L’affaire DSK occupe à plein temps les médias et l’opinion publique depuis plus d’une semaine, laissant dans l’ombre des événements bien plus importants et bien plus dramatiques : du mouvement révolutionnaire qui naît en Espagne à la répression féroce conduite par le régime syrien contre une opposition qui ne désarme pas, en passant par la Libye et les soubresauts des processus révolutionnaires en Égypte et en Tunisie. Il nous faudra également revenir sur les élections administratives italiennes qui semblent sonner le glas du berlusconisme.

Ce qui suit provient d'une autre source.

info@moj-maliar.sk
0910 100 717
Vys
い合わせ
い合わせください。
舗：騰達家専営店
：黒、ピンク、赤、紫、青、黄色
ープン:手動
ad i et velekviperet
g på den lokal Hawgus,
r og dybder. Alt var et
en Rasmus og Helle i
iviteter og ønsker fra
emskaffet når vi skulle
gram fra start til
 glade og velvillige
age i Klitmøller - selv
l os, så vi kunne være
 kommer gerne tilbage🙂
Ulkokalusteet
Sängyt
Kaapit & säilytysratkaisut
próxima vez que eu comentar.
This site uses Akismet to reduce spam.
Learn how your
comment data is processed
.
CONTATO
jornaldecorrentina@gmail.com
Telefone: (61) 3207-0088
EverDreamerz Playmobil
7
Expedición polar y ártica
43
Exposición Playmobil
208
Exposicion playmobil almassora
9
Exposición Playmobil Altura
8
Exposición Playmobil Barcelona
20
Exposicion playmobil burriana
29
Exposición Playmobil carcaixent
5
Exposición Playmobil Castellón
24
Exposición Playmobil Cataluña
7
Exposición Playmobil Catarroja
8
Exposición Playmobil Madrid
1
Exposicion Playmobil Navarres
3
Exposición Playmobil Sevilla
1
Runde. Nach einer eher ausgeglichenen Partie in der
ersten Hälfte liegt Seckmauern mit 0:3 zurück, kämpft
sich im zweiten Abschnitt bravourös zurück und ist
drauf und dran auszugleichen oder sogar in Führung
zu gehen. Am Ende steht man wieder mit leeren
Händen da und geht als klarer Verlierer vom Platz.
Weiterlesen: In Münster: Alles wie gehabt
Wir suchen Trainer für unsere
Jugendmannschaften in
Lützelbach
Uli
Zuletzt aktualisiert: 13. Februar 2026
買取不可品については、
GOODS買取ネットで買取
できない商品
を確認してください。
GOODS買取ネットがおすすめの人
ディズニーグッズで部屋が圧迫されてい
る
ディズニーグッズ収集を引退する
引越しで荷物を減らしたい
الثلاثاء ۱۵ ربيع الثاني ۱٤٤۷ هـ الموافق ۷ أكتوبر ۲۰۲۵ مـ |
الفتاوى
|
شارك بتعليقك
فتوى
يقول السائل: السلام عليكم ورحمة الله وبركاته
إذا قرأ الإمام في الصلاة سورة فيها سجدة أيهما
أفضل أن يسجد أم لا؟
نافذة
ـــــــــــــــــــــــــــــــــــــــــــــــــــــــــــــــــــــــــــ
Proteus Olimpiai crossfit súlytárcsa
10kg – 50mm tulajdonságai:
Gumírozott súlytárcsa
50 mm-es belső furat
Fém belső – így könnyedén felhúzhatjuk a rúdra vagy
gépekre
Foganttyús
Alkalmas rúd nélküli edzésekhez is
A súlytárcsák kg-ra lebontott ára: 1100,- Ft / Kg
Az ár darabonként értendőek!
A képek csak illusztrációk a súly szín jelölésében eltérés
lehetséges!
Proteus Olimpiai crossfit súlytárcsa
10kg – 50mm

Certes, comme de coutume, les grands médias aiment le sensationnel, surtout quand il est un peu glauque et qu’il est question de sexe. Cependant, on ne saurait évacuer d’un revers de manche ce « fait-divers » devenu un fait politique riche en leçons. Il y a déjà pas mal d’années, quand il était encore socialiste mais commençait à prendre ses distances avec la nomenklatura mitterrandiste, Max Gallo avait écrit un roman, La demeure des puissants, dans lequel on pouvait croiser quelques-uns des personnages du feuilleton de ces derniers jours… notamment une présentatrice de la télévision, quittant son mari, journaliste honnête, pour un homme politique en vue. En tout cas, c’est bien dans la demeure des puissants que nous fait entrer l’affaire DSK.

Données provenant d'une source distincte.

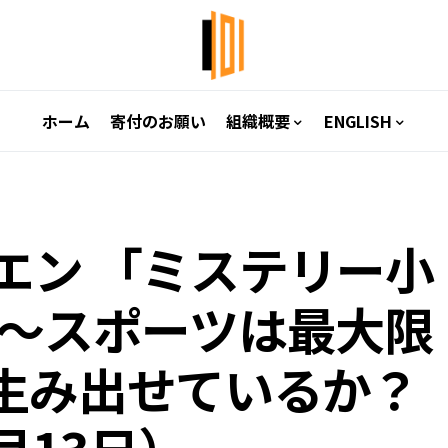
ホーム
寄付のお願い
組織概要
ENGLISH
エン 「ミステリー小
 ～スポーツは最大限
生み出せているか？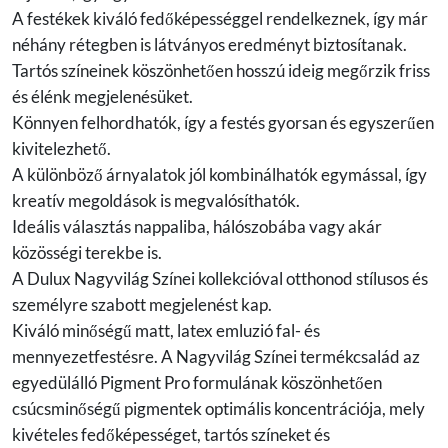
A festékek kiváló fedőképességgel rendelkeznek, így már
néhány rétegben is látványos eredményt biztosítanak.
Tartós színeinek köszönhetően hosszú ideig megőrzik friss
és élénk megjelenésüket.
Könnyen felhordhatók, így a festés gyorsan és egyszerűen
kivitelezhető.
A különböző árnyalatok jól kombinálhatók egymással, így
kreatív megoldások is megvalósíthatók.
Ideális választás nappaliba, hálószobába vagy akár
közösségi terekbe is.
A Dulux Nagyvilág Színei kollekcióval otthonod stílusos és
személyre szabott megjelenést kap.
Kiváló minőségű matt, latex emluzió fal- és
mennyezetfestésre. A Nagyvilág Színei termékcsalád az
egyedülálló Pigment Pro formulának köszönhetően
csúcsminőségű pigmentek optimális koncentrációja, mely
kivételes fedőképességet, tartós színeket és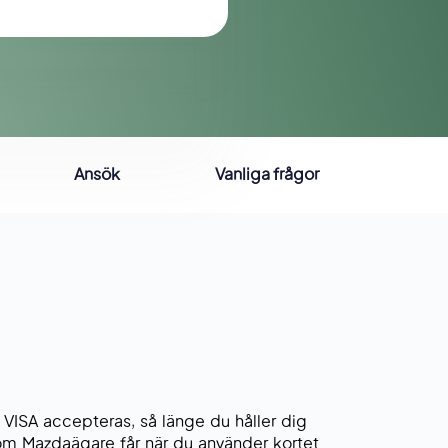
Ansök
Vanliga frågor
 VISA accepteras, så länge du håller dig
om Mazdaägare får när du använder kortet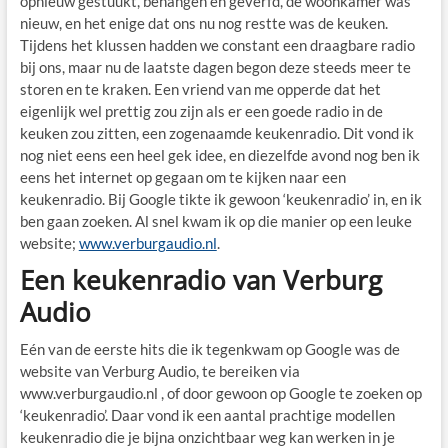
opnieuw gestuukt, behangen en geverfd, de woonkamer was
nieuw, en het enige dat ons nu nog restte was de keuken.
Tijdens het klussen hadden we constant een draagbare radio
bij ons, maar nu de laatste dagen begon deze steeds meer te
storen en te kraken. Een vriend van me opperde dat het
eigenlijk wel prettig zou zijn als er een goede radio in de
keuken zou zitten, een zogenaamde keukenradio. Dit vond ik
nog niet eens een heel gek idee, en diezelfde avond nog ben ik
eens het internet op gegaan om te kijken naar een
keukenradio. Bij Google tikte ik gewoon ‘keukenradio’ in, en ik
ben gaan zoeken. Al snel kwam ik op die manier op een leuke
website;
www.verburgaudio.nl
.
Een keukenradio van Verburg
Audio
Eén van de eerste hits die ik tegenkwam op Google was de
website van Verburg Audio, te bereiken via
www.verburgaudio.nl , of door gewoon op Google te zoeken op
‘keukenradio’. Daar vond ik een aantal prachtige modellen
keukenradio die je bijna onzichtbaar weg kan werken in je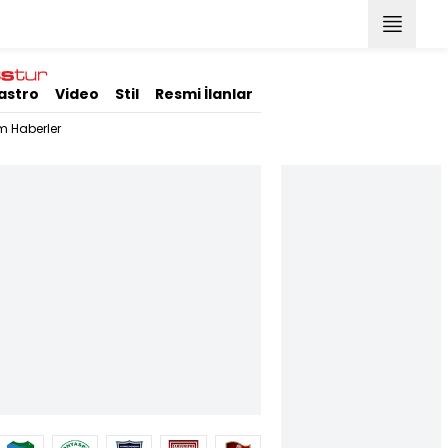
astro
Video
Stil
Resmi İlanlar
m Haberler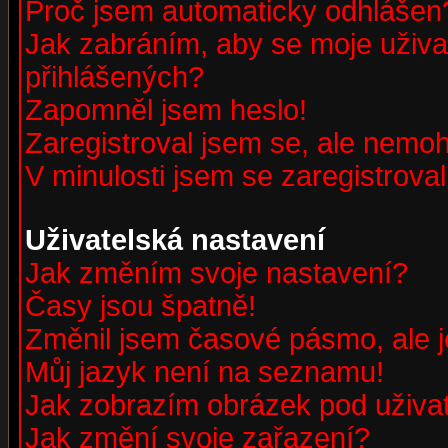
Proč jsem automaticky odhlášen
Jak zabráním, aby se moje uživa
přihlášených?
Zapomněl jsem heslo!
Zaregistroval jsem se, ale nemohu
V minulosti jsem se zaregistrova
Uživatelská nastavení
Jak změním svoje nastavení?
Časy jsou špatně!
Změnil jsem časové pásmo, ale je
Můj jazyk není na seznamu!
Jak zobrazím obrázek pod uživ
Jak změní svoje zařazení?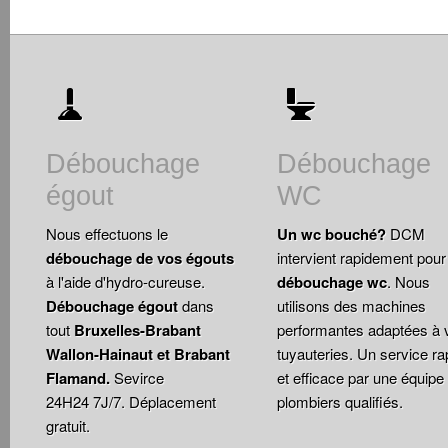
Débouchage
Débouchage
égout
WC
Nous effectuons le
Un wc bouché?
DCM
débouchage de vos égouts
intervient rapidement pour
à l'aide d'hydro-cureuse.
débouchage wc
. Nous
Débouchage égout
dans
utilisons des machines
tout
Bruxelles-Brabant
performantes adaptées à 
Wallon-Hainaut et Brabant
tuyauteries. Un service ra
Flamand.
Sevirce
et efficace par une équipe
24H24 7J/7. Déplacement
plombiers qualifiés.
gratuit.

Première leçon concernant DSK lui-même : soit il est coupable de ce dont on l’accuse, auquel cas, il n’a que ce qu’il mérite… Soit il a été piégé : auquel cas on s’étonne qu’un homme averti comme lui, un homme si important et aux si grandes ambitions ait pu se laisser piéger comme dans un mauvais polar. Une telle bêtise à un tel niveau de responsabilité ! Comme le dit la socialiste Anne Mansouret, vouée aux gémonies par quelques-uns de ses bons camarades, « le seul responsable de la mort politique de DSK est DSK lui-même. » (voir son papier sur Rue89).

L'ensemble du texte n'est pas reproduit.